Good stills and good motion video are mutually exclusive functions, due to
video being an interlaced medium (motion edges will show "comb" effects
from the time offset of alternate scan lines) - you can minimize this
by selecting frames of moments with no motion from the interlaced video,
or by going to non-interlaced mode, introducing motion-blur in the
video (more in the TRV-900, since its progressive-scan mode gives 1/15th
second frames [the 30U gives 1/30th second frames] - so here again, you
would want to select frames from motionless moments [but the motion video
of the 900 would be more blurred due to the lower speed, and it is not
practical to switch back and forth while videoing, even if you are willing
to give up the times from videoing when you are taking stills]). I have
never bothered grabbing stills from either camera but the TRV-900 once,
and I did not like the quality, even in daylight, let alone low light.

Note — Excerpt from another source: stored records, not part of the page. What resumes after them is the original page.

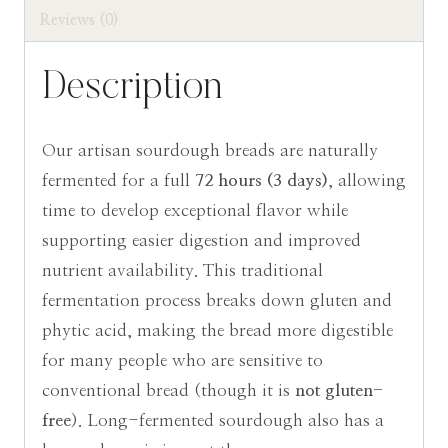
Local
Reviews (0)
Pickup
Only
Description
quantity
Our artisan sourdough breads are naturally
fermented for a full
72 hours (3 days)
, allowing
time to develop exceptional flavor while
supporting easier digestion and improved
nutrient availability. This traditional
fermentation process breaks down gluten and
phytic acid, making the bread more digestible
for many people who are sensitive to
conventional bread (though it is
not gluten-
free
). Long-fermented sourdough also has a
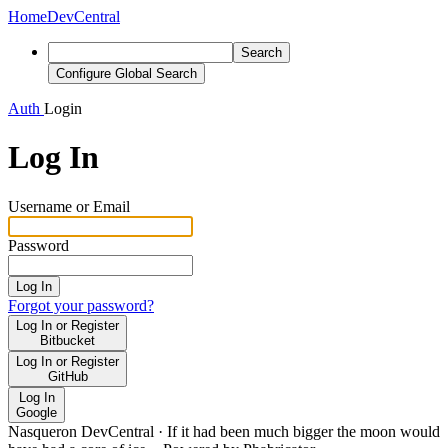
Home
DevCentral
Search
Configure Global Search
Auth
Login
Log In
Username or Email
Password
Log In
Forgot your password?
Log In or Register
Bitbucket
Log In or Register
GitHub
Log In
Google
Nasqueron DevCentral
·
If it had been much bigger the moon would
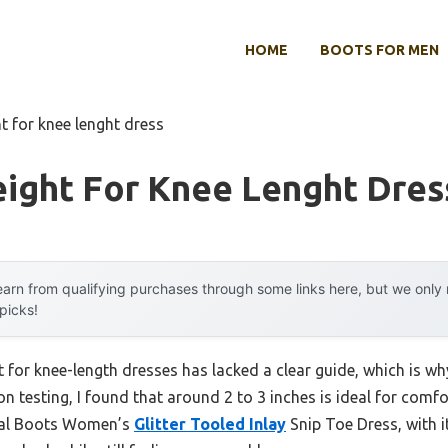
HOME
BOOTS FOR MEN
ht for knee lenght dress
eight For Knee Lenght Dres
arn from qualifying purchases through some links here, but we onl
 picks!
ht for knee-length dresses has lacked a clear guide, which is w
on testing, I found that around 2 to 3 inches is ideal for comf
orral Boots Women’s
Glitter Tooled Inlay
Snip Toe Dress, with it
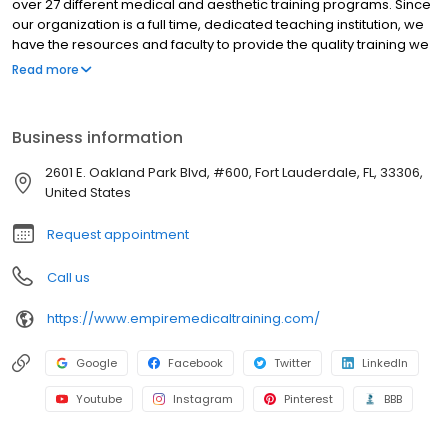
over 27 different medical and aesthetic training programs. Since
our organization is a full time, dedicated teaching institution, we
have the resources and faculty to provide the quality training we
have been providing for the past 10 years. Learning to perform a
Read more
procedure may be simple, but becoming successful in your
practice requires additional steps. With every program you
receive an exhaustive supply of patient forms, consent forms,
Business information
marketing templates, a comprehensive Vendor and Resource
guide with useful information and necessary tools for your
2601 E. Oakland Park Blvd, #600, Fort Lauderdale, FL, 33306,
practice.
United States
Request appointment
Call us
https://www.empiremedicaltraining.com/
Google
Facebook
Twitter
LinkedIn
Youtube
Instagram
Pinterest
BBB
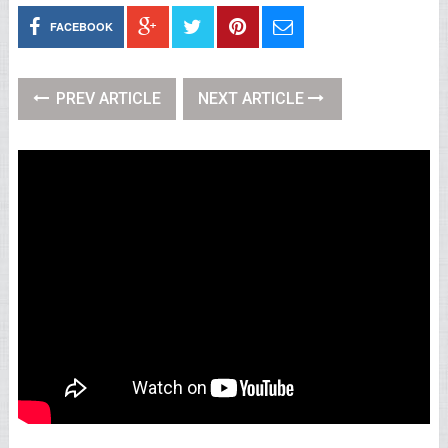
FACEBOOK
PREV ARTICLE
NEXT ARTICLE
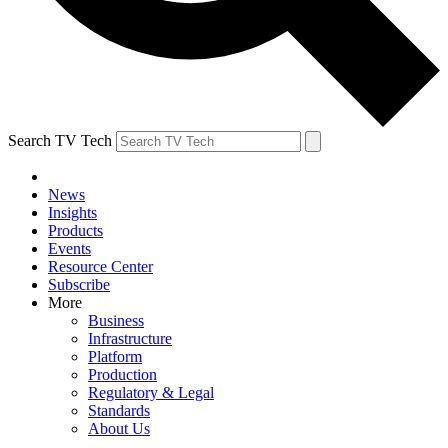
Search TV Tech
News
Insights
Products
Events
Resource Center
Subscribe
More
Business
Infrastructure
Platform
Production
Regulatory & Legal
Standards
About Us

With all the above, you still get paltry 640x480 digital stills that need
considerable work in a photo editor before being barely acceptable
for web use, let alone printout, unless your standards are VERY low...
I HIGHLY recommend a separate digital still camera for stills (better yet
is a cheap 35mm with a good fast lens [like an old Canonette QL-17, Minolta
Hi-Matic, etc. - or whatever you may now have...] with cheap 4x6" prints
from Fuji or Kodak 400-800 film, scanned on a $100 Umax 2100U scanner - with
quality level for under $200 that is FAR above what digital will give you...).
The Sony would require purchase of an additional WA, and one of the problems
I had with it (and partly why I sold mine and kept the 30U) was that I could
not find a WA that matched it very well (the other reason was the VF, but
for your purposes, the fold-out screen would serve well).